New York Traffic, by Brian Jeffery Beggerly, licensed under CC
As the New York State legislature puts the pieces together for their newest budget, lawmakers are floating around the idea of several new tax policies which are being labeled as “innovative”, however, they are simply there to cover the growing budget gaps as productive citizens and businesses flee.
As New York Rep Charles Lavine said himself, the current pressure from the fiscal climate has opened up a world of new proposals that lawmakers may want to stay away from. (Newsday)
Here is a breakdown of the new tax proposals, their status, and what they could mean for tax payers and the economy as a whole:
Gold Bullion Tax (SB7875):
As of February 10th, this bill has been reported to finance and ready for the senate budget. The goal of this bill is to end the tax exemption which has been on gold purchases of amounts greater than $1,000 however this could also lead to transactions of high-value being moved to underground, illegal settings while also expanding taxation into investment hedges which are traditionally used to protect against inflation. Democratic Senator Liz Krueger states, “You pay sales taxes on virtually everything you buy everyday. Why not pay sales tax on gold bullion?” This attitude can lead to a very slippery slope with other high profile items by breaking this long standing exemption.

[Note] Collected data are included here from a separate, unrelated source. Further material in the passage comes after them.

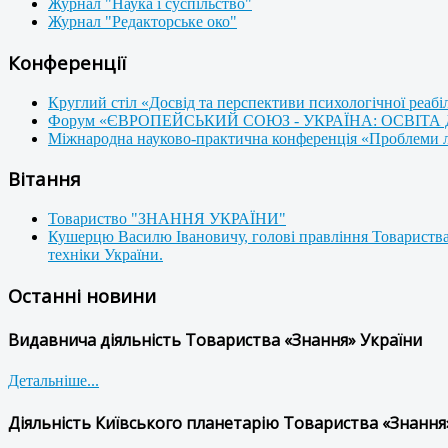
Журнал "Наука і суспільство"
Журнал "Редакторське око"
Конференції
Круглий стіл «Досвід та перспективи психологічної реабі
Форум «ЄВРОПЕЙСЬКИЙ СОЮЗ - УКРАЇНА: ОСВІТА
Міжнародна науково-практична конференція «Проблеми люд
Вітання
Товариство "ЗНАННЯ УКРАЇНИ"
Кушерцю Василю Івановичу, голові правління Товариства
техніки України.
Останні новини
Видавнича діяльність Товариства «Знання» України
Детальніше...
Діяльність Київського планетарію Товариства «Знання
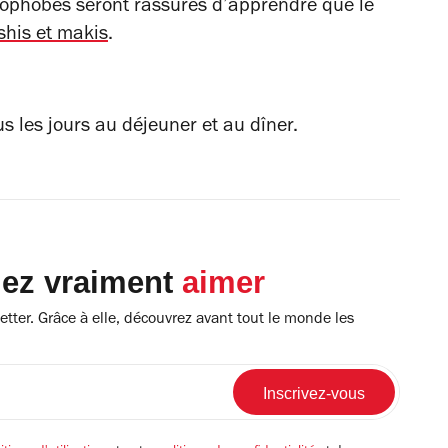
mophobes seront rassurés d’apprendre que le
shis et makis
.
s les jours au déjeuner et au dîner.
lez vraiment
aimer
tter. Grâce à elle, découvrez avant tout le monde les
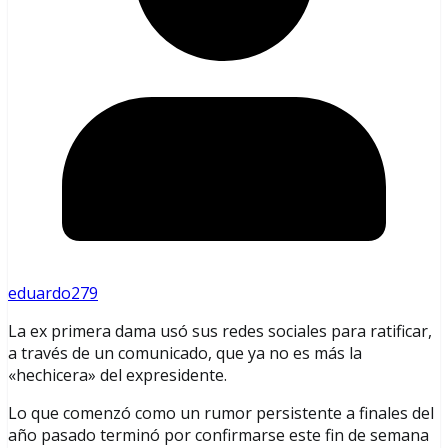
eduardo279
La ex primera dama usó sus redes sociales para ratificar,
a través de un comunicado, que ya no es más la
«hechicera» del expresidente.
Lo que comenzó como un rumor persistente a finales del
año pasado terminó por confirmarse este fin de semana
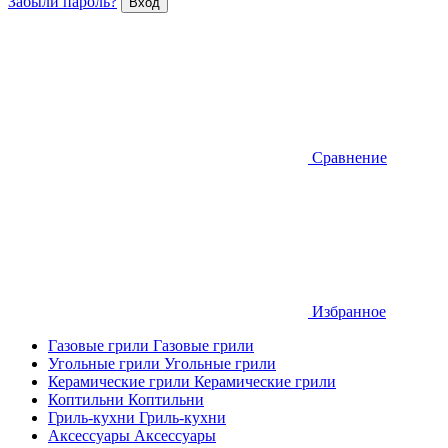
Забыли пароль?
Сравнение
Избранное
Газовые грили
Газовые грили
Угольные грили
Угольные грили
Керамические грили
Керамические грили
Коптильни
Коптильни
Гриль-кухни
Гриль-кухни
Аксессуары
Аксессуары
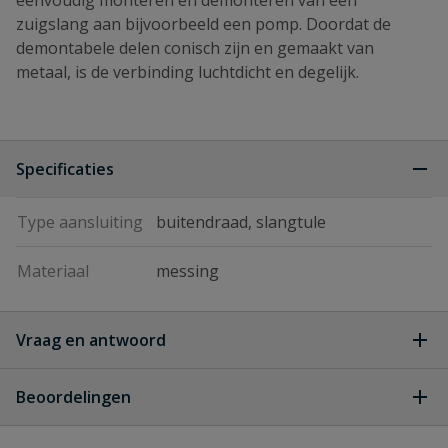
eenvoudig monteren en demonteren van een
zuigslang aan bijvoorbeeld een pomp. Doordat de
demontabele delen conisch zijn en gemaakt van
metaal, is de verbinding luchtdicht en degelijk.
Specificaties
Type aansluiting
buitendraad, slangtule
Materiaal
messing
Vraag en antwoord
Geen vragen
Beoordelingen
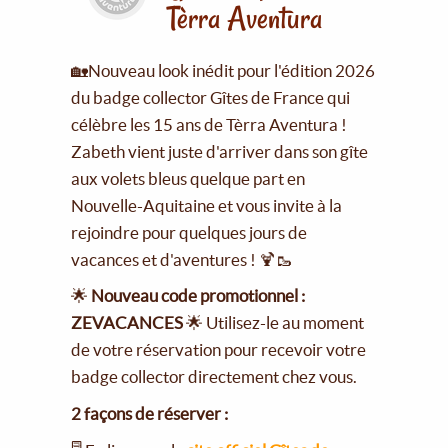
Tèrra Aventura
🏡Nouveau look inédit pour l'édition 2026
du badge collector Gîtes de France qui
célèbre les 15 ans de Tèrra Aventura !
Zabeth vient juste d'arriver dans son gîte
aux volets bleus quelque part en
Nouvelle-Aquitaine et vous invite à la
rejoindre pour quelques jours de
vacances et d'aventures ! 🍹🥾
🌟
Nouveau code promotionnel :
ZEVACANCES
🌟 Utilisez-le au moment
de votre réservation pour recevoir votre
badge collector directement chez vous.
2 façons de réserver :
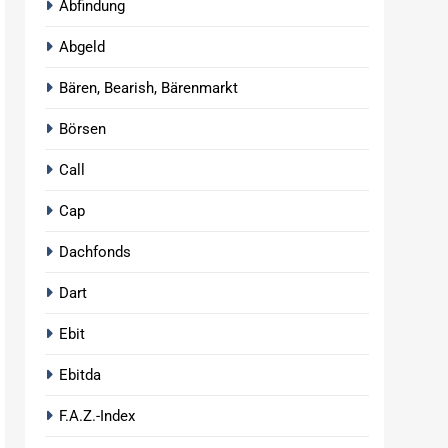
Abfindung
Abgeld
Bären, Bearish, Bärenmarkt
Börsen
Call
Cap
Dachfonds
Dart
Ebit
Ebitda
F.A.Z.-Index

NYC Mansion Tax Increase (SB8300-B):
Currently placed in the senate budget as part of the NYC “Bailout” package with strong support from NYC mayor Zohran Mamdani. This bill would increase annual revenue by $321 million however it further concentrates the tax burden on high value real estate which could lead to a greater exodus of New York’s wealthy, disrupting housing markets and the economy as a whole.

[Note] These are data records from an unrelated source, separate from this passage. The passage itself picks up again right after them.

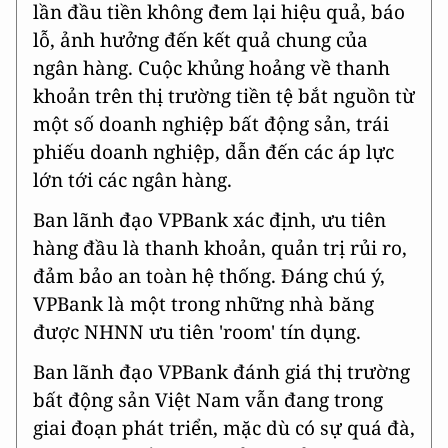
lần đầu tiền không đem lại hiệu quả, báo
lỗ, ảnh hưởng đến kết quả chung của
ngân hàng. Cuộc khủng hoảng về thanh
khoản trên thị trường tiền tệ bắt nguồn từ
một số doanh nghiệp bất động sản, trái
phiếu doanh nghiệp, dẫn đến các áp lực
lớn tới các ngân hàng.
Ban lãnh đạo VPBank xác định, ưu tiên
hàng đầu là thanh khoản, quản trị rủi ro,
đảm bảo an toàn hệ thống. Đáng chú ý,
VPBank là một trong những nhà băng
được NHNN ưu tiên 'room' tín dụng.
Ban lãnh đạo VPBank đánh giá thị trường
bất động sản Việt Nam vẫn đang trong
giai đoạn phát triển, mặc dù có sự quá đà,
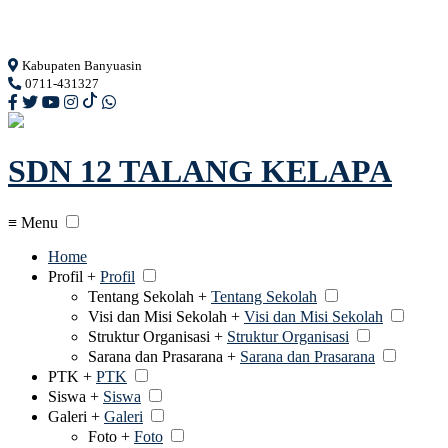
Loading...
Kabupaten Banyuasin
0711-431327
SDN 12 TALANG KELAPA
≡ Menu
Home
Profil +
Profil
Tentang Sekolah +
Tentang Sekolah
Visi dan Misi Sekolah +
Visi dan Misi Sekolah
Struktur Organisasi +
Struktur Organisasi
Sarana dan Prasarana +
Sarana dan Prasarana
PTK +
PTK
Siswa +
Siswa
Galeri +
Galeri
Foto +
Foto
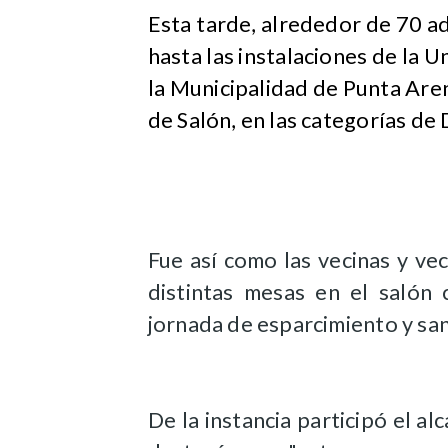
​Esta tarde, alrededor de 70 
hasta las instalaciones de la
la Municipalidad de Punta Ar
de Salón, en las categorías de
Fue así como las vecinas y v
distintas mesas en el salón 
jornada de esparcimiento y sa
De la instancia participó el a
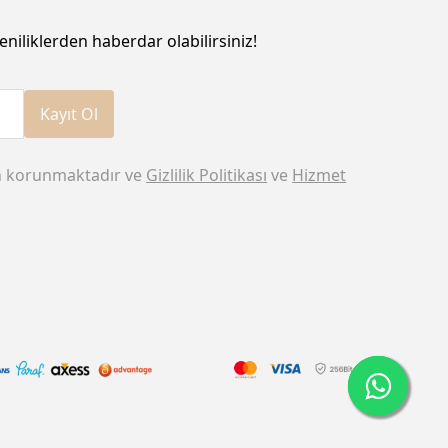
eniliklerden haberdar olabilirsiniz!
Kayıt Ol
n korunmaktadır ve
Gizlilik Politikası
ve
Hizmet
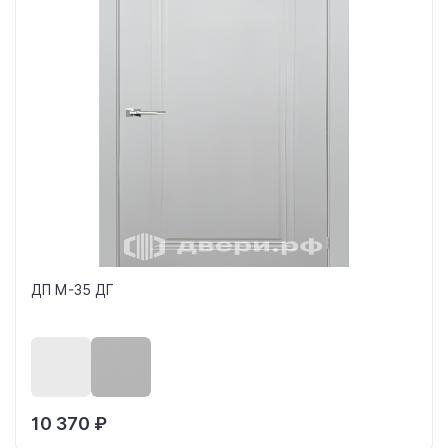
ДП М-35 ДГ
10 370 ₽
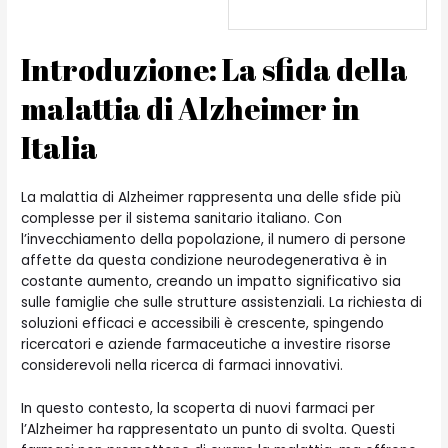
Introduzione: La sfida della
malattia di Alzheimer in
Italia
La malattia di Alzheimer rappresenta una delle sfide più
complesse per il sistema sanitario italiano. Con
l’invecchiamento della popolazione, il numero di persone
affette da questa condizione neurodegenerativa è in
costante aumento, creando un impatto significativo sia
sulle famiglie che sulle strutture assistenziali. La richiesta di
soluzioni efficaci e accessibili è crescente, spingendo
ricercatori e aziende farmaceutiche a investire risorse
considerevoli nella ricerca di farmaci innovativi.
In questo contesto, la scoperta di nuovi farmaci per
l’Alzheimer ha rappresentato un punto di svolta. Questi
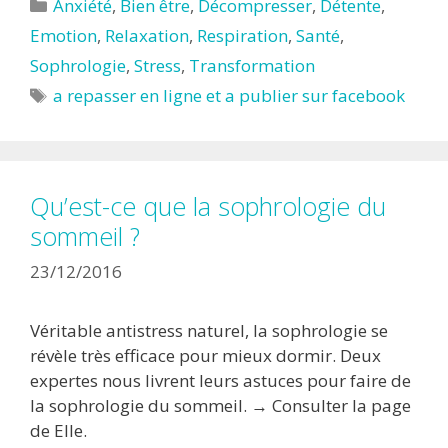
Catégories
Anxiété
,
Bien être
,
Décompresser
,
Détente
,
Emotion
,
Relaxation
,
Respiration
,
Santé
,
Sophrologie
,
Stress
,
Transformation
Étiquettes
a repasser en ligne et a publier sur facebook
Qu’est-ce que la sophrologie du
sommeil ?
23/12/2016
Véritable antistress naturel, la sophrologie se
révèle très efficace pour mieux dormir. Deux
expertes nous livrent leurs astuces pour faire de
la sophrologie du sommeil. → Consulter la page
de Elle.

Nicotine Pouch Tax (S8080):
Already included in the governor’s budget, with strong backing from senate and assembly, would impose a 75% wholesale tax on nicotine pouches. This contradicts the previously displayed notion of nicotine pouches being a less harmful alternative to cigarettes by putting a price block on them, possibly pushing users back to the more health-adverse alternative.
Crypto Mining Tax (A8800-B):
Currently in the senate budget with heavy debate amongst the Ways and Means committee about the use of electricity that the practice requires. Lawmakers believe this leads to heavy strain on the power grid that significantly outweighs the economic benefit. This tax would be placed on 2.5 million kWh of electricity usage but the crypto industry and republicans argue that this bill singles out a politically unpopular industry and could push energy innovation out of New York. (nysenate)
Noisy Helicopter Tax (S1140-A):
Already passed through senate and currently reported to finance committee as of February 10th, would place a tax on helicopter and Seaplane usage that is deemed non-essential such as tours and private use, adding up to either $50 per passenger or $200 per flight. This is a slippery slope as it begins to blur the line between placing a fee on users and targeted taxation. (nysenate)
Yacht Tax (S3874):
After previously failing 10 years in a row, this bill which would repeal the $230,000 cap on sales tax on boats is now in the senate budget. However, the revenue potential here is quite limited as seen with many other “luxury taxes” and risks driving purchases to lower tax jurisdictions.
What does this mean for New Yorkers?
All of these budget changes reflect New York’s government searching for ways to increase revenue in a very narrow, complex way signaling a broader shift towards politically charged revenue accumulation. Leading to a tax environment that is becoming way less predictable for the people who pay them.